Interoperability is the next frontier for blockchain systems, connecting value and people across disparate networks seamlessly and in a decentralized manner. Though there have been efforts to create interoperable blockchain systems since around 2014, it wasn't until last year that it truly became a reality.
Interoperability in Blockchain
Polkadot was created by Gavin Wood, a British software developer who was a co-founder of Ethereum. An expert in decentralized networks, Wood saw the congestion problem on Ethereum and sought to solve it by enabling value transfer across interoperable blockchains.
Modern decentralized networks need to integrate features like governance, smart contracts, a currency and more, and applications built on these networks are bound by its global settings.
Creating an entire blockchain to cater to one specific application is far too expensive for smaller projects, forcing most of them to adhere to the limitations of the most accessible platform.
Instead of creating a standardized platform to develop applications, Polkadot allows developers to create their own parallel blockchains customized to their exact needs. These parallel blockchains or 'parachains' can be configured to match different block time requirements, mining fees, and governance systems.
What Is Acala?
Polkadot is built on the Substrate platform, and its “canary network” Kusama acts as an experimental network for the latest updates and application features. However, Kusama is not a test network.

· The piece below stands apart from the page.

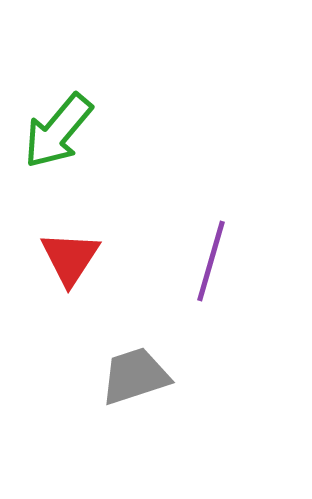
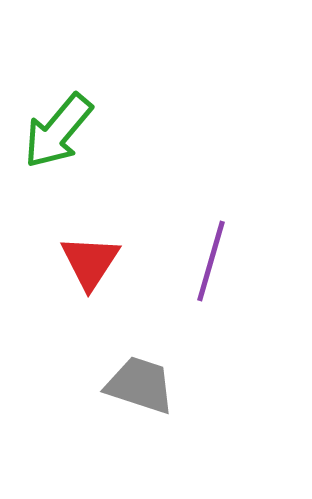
red triangle: moved 20 px right, 4 px down
gray trapezoid: moved 5 px right, 9 px down; rotated 36 degrees clockwise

With gas fee inflation and network congestion on the rise, Ethereum has many problems to solve with its next iteration. Using a micro-gas fee system, Acala solves these problems while also being interoperable with decentralized applications on other platforms.
What Is DOT Used For?
Polkadot's native DOT token plays a crucial role in the Polkadot network's maintenance and operations. Users are given the ability to vote on governance, network upgrades and more by owning and staking DOT. The network also holds these tokens in exchange for leasing out parachains, which contributors can retrieve once the lease expires.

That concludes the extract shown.